GOAL OF THE EXERCISE: Line by line, copy the records below exactly and leave the pictures out.

────────

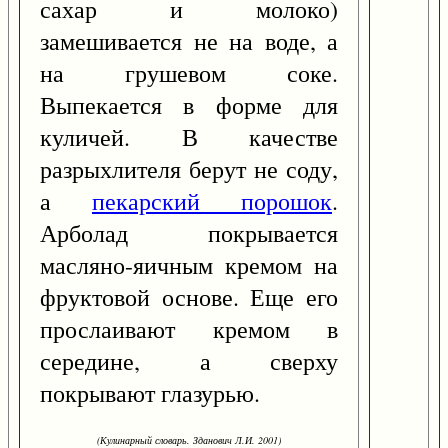
сахар и молоко)
замешивается не на воде, а
на грушевом соке.
Выпекается в форме для
куличей. В качестве
разрыхлителя берут не соду,
а
пекарский порошок
.
Арболад покрывается
масляно-яичным кремом на
фруктовой основе. Еще его
прослаивают кремом в
середине, а сверху
покрывают глазурью.
(Кулинарный словарь. Зданович Л.И. 2001)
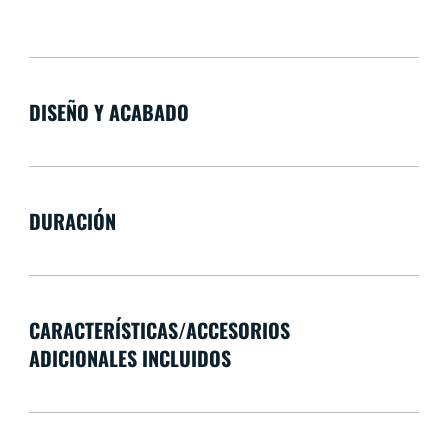
DISEÑO Y ACABADO
DURACIÓN
CARACTERÍSTICAS/ACCESORIOS
ADICIONALES INCLUIDOS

────────

ANSWER TO THE PROBLEM:
сахар и молоко)
замешивается не на воде, а
на грушевом соке.
Выпекается в форме для
куличей. В качестве
разрыхлителя берут не соду,
а
пекарский порошок
.
Арболад покрывается
масляно-яичным кремом на
фруктовой основе. Еще его
прослаивают кремом в
середине, а сверху
покрывают глазурью.
(Кулинарный словарь. Зданович Л.И. 2001)
DISEÑO Y ACABADO
DURACIÓN
CARACTERÍSTICAS/ACCESORIOS
ADICIONALES INCLUIDOS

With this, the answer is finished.